[26] Of the publishing house of Bradbury & Soden, in Boston, which had taken Nathan Hale's Boston Miscellany off his hands, and had published in it, with promise of payment, Thoreau's "Walk to Wachusett." But much time had passed, and the debt was not paid; hence the lack of a "shower of shillings" which the letter laments. Emerson's reply gives the first news of the actual beginning of Alcott's short-lived paradise at Fruitlands, and dwells with interest on the affairs of the rural and lettered circle at Concord.
[27] At Fruitlands with the Alcotts. See Sanborn's Thoreau, p. 137, for this letter.
[28] Emerson also was satisfied with it for once, and wrote to Thoreau: "Our Dial thrives well enough in these weeks.
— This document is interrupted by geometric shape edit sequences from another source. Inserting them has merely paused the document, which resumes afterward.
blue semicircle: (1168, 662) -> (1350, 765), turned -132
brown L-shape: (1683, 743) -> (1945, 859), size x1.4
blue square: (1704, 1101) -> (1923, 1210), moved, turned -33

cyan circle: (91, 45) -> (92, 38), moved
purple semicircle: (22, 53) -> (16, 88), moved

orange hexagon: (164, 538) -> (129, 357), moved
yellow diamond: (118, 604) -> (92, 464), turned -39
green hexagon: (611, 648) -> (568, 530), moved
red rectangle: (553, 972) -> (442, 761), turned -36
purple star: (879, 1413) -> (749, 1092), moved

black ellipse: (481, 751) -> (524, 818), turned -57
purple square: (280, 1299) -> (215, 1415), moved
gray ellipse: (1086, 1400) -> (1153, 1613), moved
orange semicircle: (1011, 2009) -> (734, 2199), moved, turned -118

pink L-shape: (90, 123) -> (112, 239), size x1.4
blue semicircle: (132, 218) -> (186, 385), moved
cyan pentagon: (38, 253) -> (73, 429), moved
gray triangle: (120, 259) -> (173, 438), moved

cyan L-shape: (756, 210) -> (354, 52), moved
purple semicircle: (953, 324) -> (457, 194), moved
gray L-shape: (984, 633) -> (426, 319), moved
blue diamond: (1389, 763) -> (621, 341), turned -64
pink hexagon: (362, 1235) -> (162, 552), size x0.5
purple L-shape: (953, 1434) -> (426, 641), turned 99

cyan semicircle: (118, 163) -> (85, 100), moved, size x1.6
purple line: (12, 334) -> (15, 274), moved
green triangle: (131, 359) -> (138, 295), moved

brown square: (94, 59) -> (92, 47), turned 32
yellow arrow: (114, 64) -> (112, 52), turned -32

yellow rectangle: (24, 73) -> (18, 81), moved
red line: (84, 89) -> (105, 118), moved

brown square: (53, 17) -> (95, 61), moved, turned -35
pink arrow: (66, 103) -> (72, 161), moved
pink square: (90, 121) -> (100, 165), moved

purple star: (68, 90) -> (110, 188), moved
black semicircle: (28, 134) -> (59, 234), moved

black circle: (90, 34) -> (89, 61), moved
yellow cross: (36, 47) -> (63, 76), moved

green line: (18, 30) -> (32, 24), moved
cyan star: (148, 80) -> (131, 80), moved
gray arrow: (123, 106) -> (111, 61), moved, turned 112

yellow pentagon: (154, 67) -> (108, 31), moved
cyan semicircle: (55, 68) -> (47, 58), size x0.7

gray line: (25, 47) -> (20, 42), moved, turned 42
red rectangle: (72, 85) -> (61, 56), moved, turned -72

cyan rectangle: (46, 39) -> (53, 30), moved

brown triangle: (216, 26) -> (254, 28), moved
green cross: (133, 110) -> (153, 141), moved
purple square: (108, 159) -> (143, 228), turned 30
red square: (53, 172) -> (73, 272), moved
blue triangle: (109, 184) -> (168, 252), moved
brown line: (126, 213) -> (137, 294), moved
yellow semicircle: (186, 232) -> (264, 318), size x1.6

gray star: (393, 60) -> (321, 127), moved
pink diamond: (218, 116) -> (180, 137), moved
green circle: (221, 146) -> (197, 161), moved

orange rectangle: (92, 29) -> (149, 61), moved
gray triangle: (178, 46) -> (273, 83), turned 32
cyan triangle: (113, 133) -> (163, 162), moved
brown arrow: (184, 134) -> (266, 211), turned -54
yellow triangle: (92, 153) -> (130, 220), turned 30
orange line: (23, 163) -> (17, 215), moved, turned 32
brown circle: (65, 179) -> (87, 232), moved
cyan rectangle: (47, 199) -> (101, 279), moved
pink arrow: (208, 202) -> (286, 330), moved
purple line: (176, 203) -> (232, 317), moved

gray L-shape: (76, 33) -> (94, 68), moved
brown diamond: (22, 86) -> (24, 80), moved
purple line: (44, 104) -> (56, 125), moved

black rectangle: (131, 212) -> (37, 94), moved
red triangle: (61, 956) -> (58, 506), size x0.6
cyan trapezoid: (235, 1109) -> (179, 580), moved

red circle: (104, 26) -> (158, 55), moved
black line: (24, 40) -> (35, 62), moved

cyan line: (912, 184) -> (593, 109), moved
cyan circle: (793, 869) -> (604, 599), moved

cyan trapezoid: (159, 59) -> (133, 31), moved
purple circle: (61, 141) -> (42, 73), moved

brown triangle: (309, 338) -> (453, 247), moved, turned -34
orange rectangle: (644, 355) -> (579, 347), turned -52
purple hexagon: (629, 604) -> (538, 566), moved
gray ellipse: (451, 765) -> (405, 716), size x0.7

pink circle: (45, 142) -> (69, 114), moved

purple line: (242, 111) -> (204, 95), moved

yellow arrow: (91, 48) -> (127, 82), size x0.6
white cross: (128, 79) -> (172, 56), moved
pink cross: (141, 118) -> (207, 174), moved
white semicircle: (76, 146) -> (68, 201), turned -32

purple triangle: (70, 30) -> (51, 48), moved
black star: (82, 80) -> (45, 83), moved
I print W. E. Channing's 'Letters,' or the first ones, but he does not care to have them named as his for a while. They are very agreeable reading."
[29] Afterwards Senator Hoar of Massachusetts, but then in Harvard College.
[30] Henry James, Senior.
[31] Emerson had written, July 20: "I am sorry to say that when I called on Bradbury & Soden, nearly a month ago, their partner, in their absence, informed me that they should not pay you, at present, any part of their debt on account of the Boston Miscellany. After much talking, all the promise he could offer was 'that within a year it would probably be paid,'—a probability which certainly looks very slender. The very worst thing he said was the proposition that you should take your payment in the form of Boston Miscellanies! I shall not fail to refresh their memory at intervals."
[32] It may need to be said that these were New York weeklies—the Mirror, edited in part by N. P. Willis, and the New World by Park Benjamin, formerly of Boston, whose distinction it is to have first named Hawthorne as a writer of genius. "Miss Fuller" was Margaret,—not yet resident in New York, whither she went to live in 1844.
[33] The allusion here is to Ellery Channing's "Youth of the Poet and Painter," in the Dial,—an unfinished autobiography. The Present of W. H. Channing, his cousin, named above, was a short-lived periodical, begun September 15, 1843, and ended in April, 1844. "McKean" was Henry Swasey McKean, who was a classmate of Charles Emerson at Harvard in 1828, a tutor there in 1830-35, and who died in 1857.
[34] This inkstand was presented by Miss Hoar, with a note dated "Boston, May 2, 1843," which deserves to be copied:—
Dear Henry,—The rain prevented me from seeing you the night before I came away, to leave with you a parting assurance of good will and good hope. We have become better acquainted within the two past years than in our whole life as schoolmates and neighbors before; and I am unwilling to let you go away without telling you that I, among your other friends, shall miss you much, and follow you with remembrance and all best wishes and confidence. Will you take this little inkstand and try if it will carry ink safely from Concord to Staten Island? and the pen, which, if you can write with steel, may be made sometimes the interpreter of friendly thoughts to those whom you leave beyond the reach of your voice,—or record the inspirations of Nature, who, I doubt not, will be as faithful to you who trust her in the sea-girt Staten Island as in Concord woods and meadows. Good-by, and εὖ πράττειν, which, a wise man says, is the only salutation fit for the wise.